Reading Online Novel

Luck Is No Lady(20)



Freddie Goodwin had been with him from the day Bentley’s opened its doors nearly four years ago. Goodwin’s financial reports were produced promptly when requested, and the information was always presented in a way Roderick could easily decipher. Roderick never considered it odd that Goodwin preferred to handle every aspect of the books personally, even when he went out of town on holiday. It made sense the accountant would not want someone interrupting his system. Besides, Bentley’s turned a steady profit, and as long as their stores were full and their coffers sufficient to hold for the time Freddie was away, Roderick saw no reason to cross that threshold.

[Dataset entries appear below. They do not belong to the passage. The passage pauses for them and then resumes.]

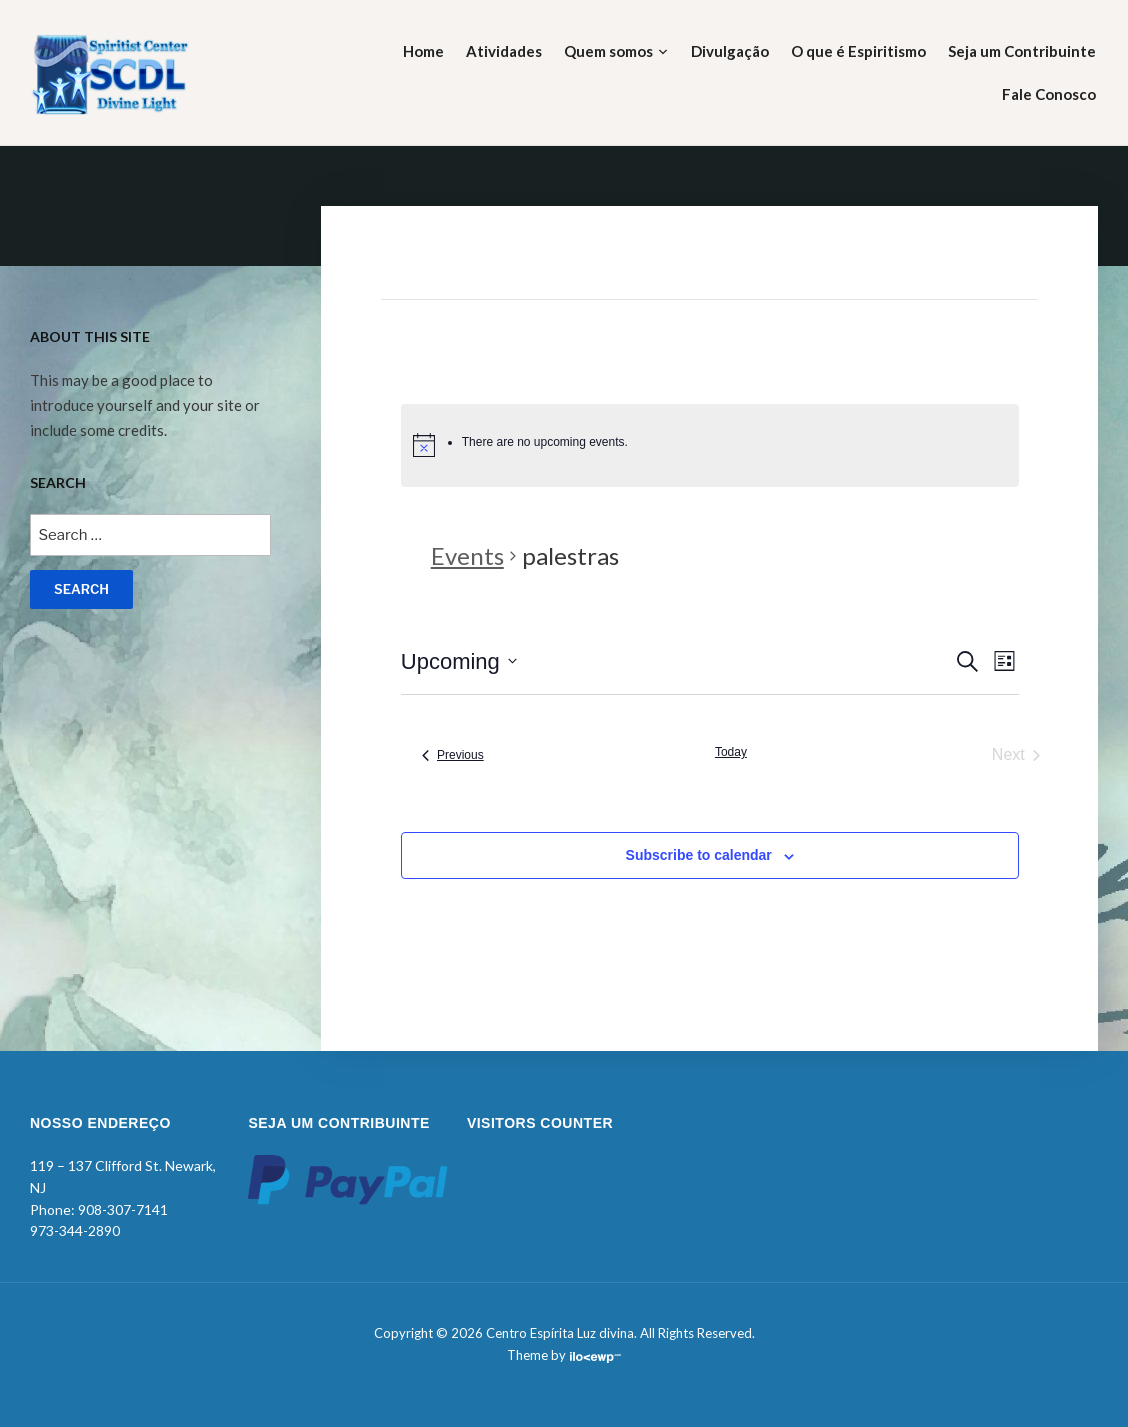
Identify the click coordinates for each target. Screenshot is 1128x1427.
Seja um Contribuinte (1022, 51)
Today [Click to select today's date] (731, 752)
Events (467, 555)
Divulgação (730, 51)
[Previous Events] (453, 755)
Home (423, 51)
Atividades (504, 51)
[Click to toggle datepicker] (459, 661)
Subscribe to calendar (699, 855)
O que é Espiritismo (858, 51)
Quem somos (608, 51)
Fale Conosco (1049, 94)
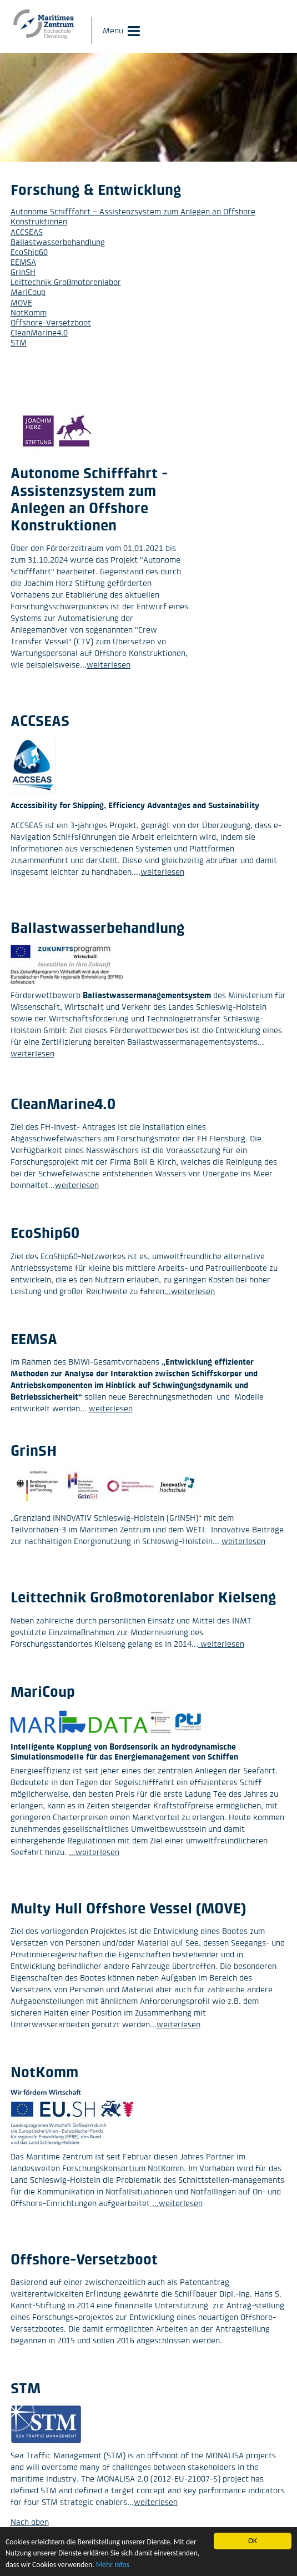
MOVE (21, 302)
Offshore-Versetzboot (51, 322)
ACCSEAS (27, 232)
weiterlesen (108, 664)
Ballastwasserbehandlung (58, 242)
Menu (113, 30)
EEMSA (23, 262)
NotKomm (29, 312)
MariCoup (28, 292)
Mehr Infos (112, 2564)
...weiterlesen (189, 1291)
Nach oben (30, 2522)
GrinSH (23, 272)
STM (19, 342)
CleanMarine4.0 (39, 332)
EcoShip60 (29, 252)
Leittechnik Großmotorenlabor (66, 282)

He never once sensed anything deceptive in the accountant’s modest character. Roderick may be a horrid hand at figures, but he had always been able to trust his intuition.

Then fifteen days ago, Freddie Goodwin disappeared.

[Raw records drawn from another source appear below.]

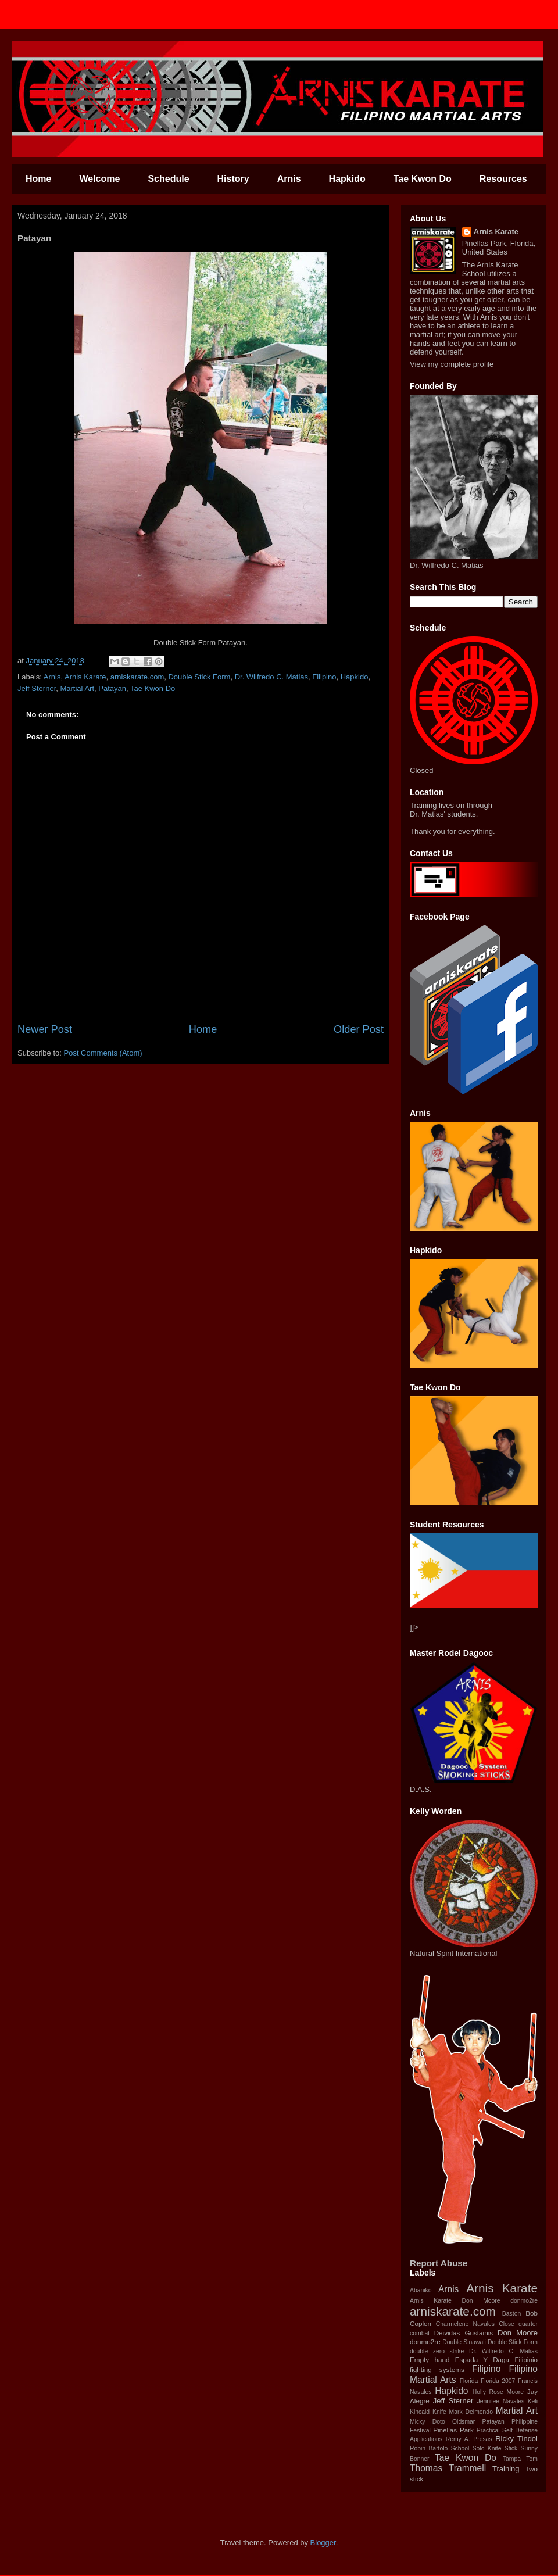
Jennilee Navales (500, 2401)
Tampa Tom (520, 2459)
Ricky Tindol (516, 2438)
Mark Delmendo (471, 2412)
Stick (511, 2448)
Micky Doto (427, 2421)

On that day, while Roderick waited for his bookkeeper to come to his office for a scheduled appointment, a sick feeling settled in his stomach. The longer he waited, the worse he felt. When he finally decided to search for the man, he discovered Goodwin’s rooms within the club had been emptied sometime the night before.

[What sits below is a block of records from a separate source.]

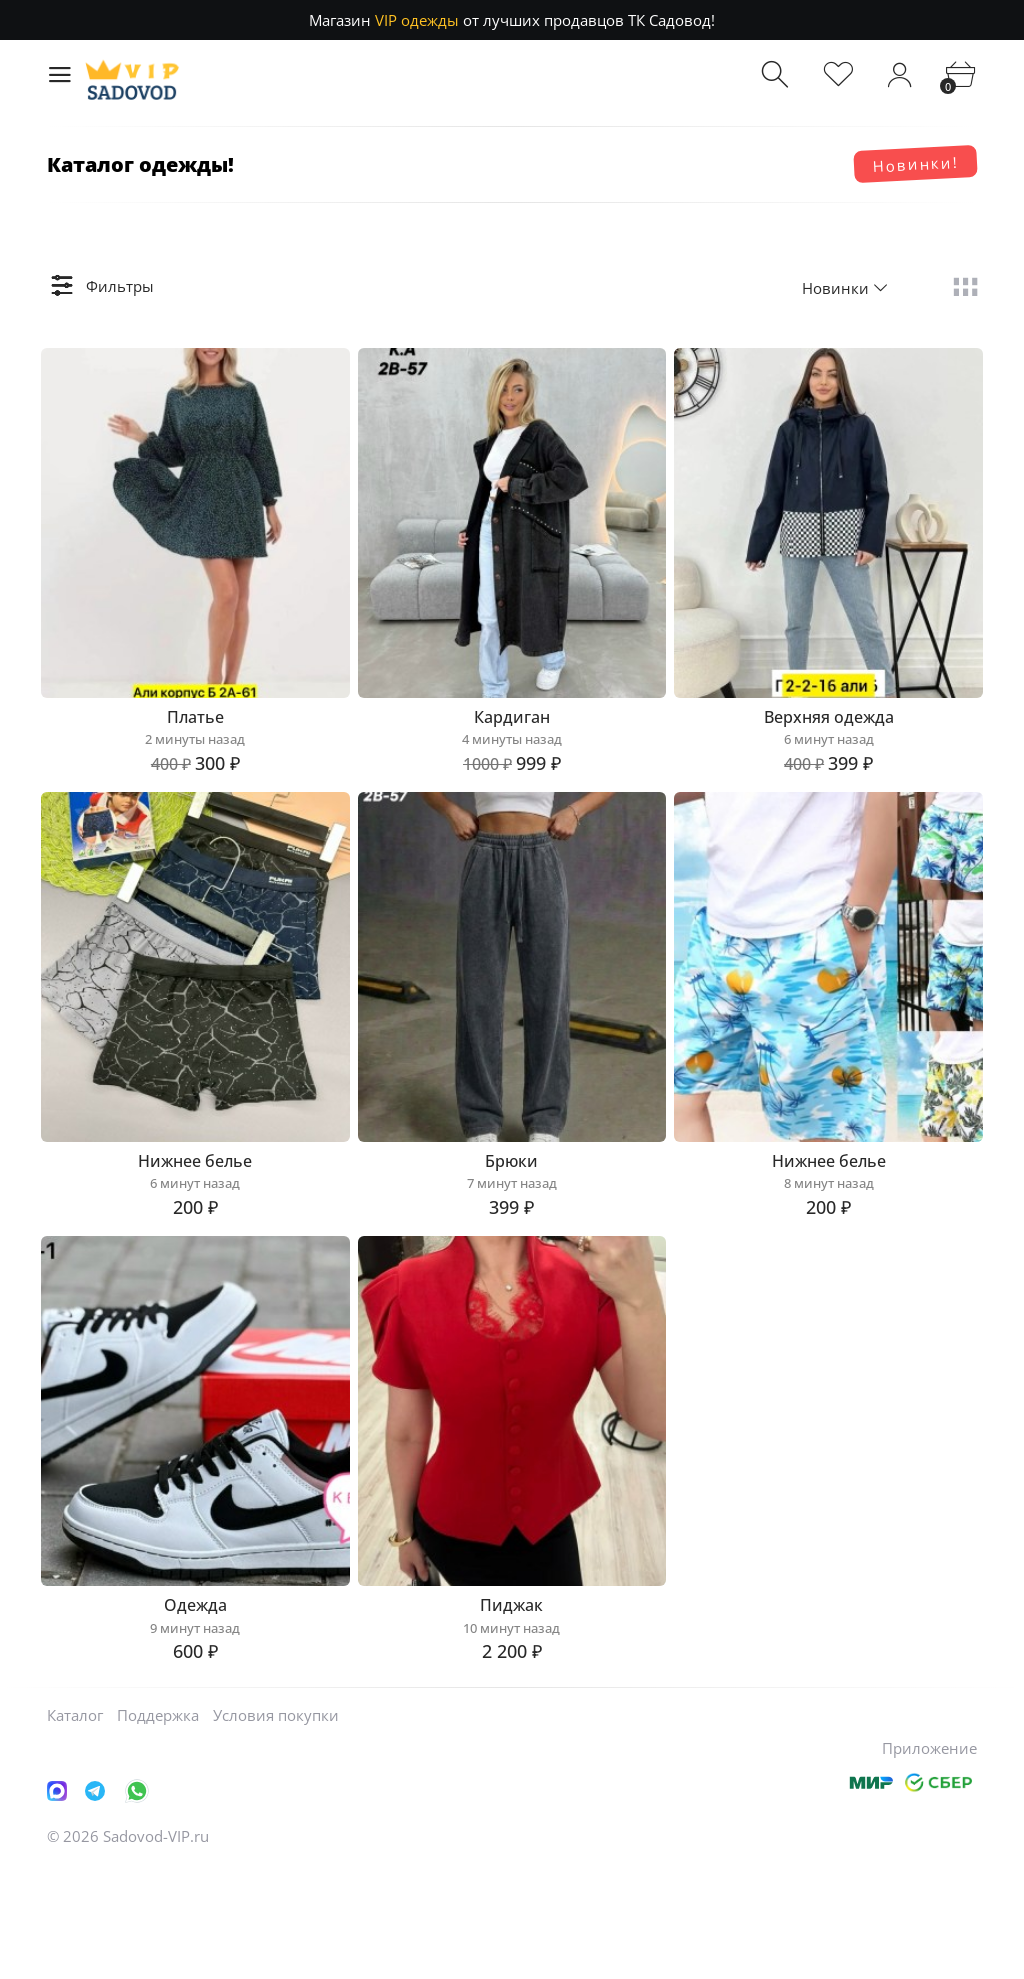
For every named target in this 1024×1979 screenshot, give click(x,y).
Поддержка (158, 1826)
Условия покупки (276, 1826)
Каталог (75, 1826)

Tracing back through everything he knew about Goodwin, Roderick had hoped to discover some clue to his former employee’s motivation and his new whereabouts. Unfortunately, every lead ran into a dead end. Frederick Goodwin didn’t seem to exist beyond the scope of his dealings as Bentley’s bookkeeper.

Goodwin did, however, leave behind the ledgers detailing Bentley’s accounts from day one to present. It was as if he didn’t even care to conceal his actions now that he had gotten away. He was clearly quite confident in having made a safe escape. That, or he didn’t think his employer would find anything useful in the accounts.

Most everyone assumed Roderick’s acumen with investments involved mathematical skill. It didn’t. He made his money on the exchange the same as he made it at the gambling tables: through pure gut instinct.

Goodwin had been with him long enough to know that.

Still, Roderick had quickly gathered up the ledgers to review the club’s financial data, searching for evidence of embezzlement. Despite hours of studying the rows and columns of numbers and symbols, he never got beyond the feeling he was trying to read ancient hieroglyphics.

He finally accepted that he would need to bring in someone with the proper skills to decipher the accounts. But he was not going to make the same mistake twice. After placing the advertisement a full week ago, Roderick had received numerous applicants, all of them quite adequately versed in the required skill set.

He had hired none of them.

Not one of them had discovered anything out of the ordinary in Freddie’s accounting. They had all, each and every one of them, come up with the exact same total the bookkeeper had documented in the ledger. Yet Roderick remained convinced there was something off about the calculations. He just hadn’t the skill to find it. And apparently, none of the applicants had either.

It was terribly frustrating.

He returned his gaze to the young lady calling herself Mrs. Adams just as she rose abruptly to her feet with her gloves in one hand and the financial documents held delicately in the other. She had finished the calculations much faster than her predecessors.

When she saw him staring at her, she hesitated.

He did not shift his focus, and after a moment, she came forward to set the paperwork on the desk. Taking a step back, she drew the serviceable gloves back over her hands, linked her fingers in front of her, and waited. She moved as though she had carefully calculated the amount of energy required for every physical adjustment and did not expend the slightest bit more than absolutely necessary.

She was rather attractive in a buttoned-up, impervious sort of way. Perhaps even more so than when she had been in her ballroom finery. Her figure was gently curved and perfectly proportionate to her height. He might have called her petite if not for the fact that the strength of her presence belied such a diminutive description. But more than the pleasant makeup of her physical attributes, an element of mystery lay carefully concealed beneath her subdued appearance.

Roderick narrowed his gaze.

She allowed very little to show in her expression or manner, but he noticed one thing she could not disguise. If he hadn’t been so familiar with the look of desperation, having seen it a thousand times in his life, starting with his mother, he might have missed its presence in this woman. But there it was, crouching in the shadows of her intelligent gaze.

Right alongside the desperation, Roderick detected something his mother had never possessed: fortitude. The young woman’s strength of character was present in the taut line of her delicate jaw, the tension in her mouth, and the way her eyes, a crystalline shade of gray, met his with unwavering focus, despite the fact that he had been rudely staring at her for an inordinate amount of time.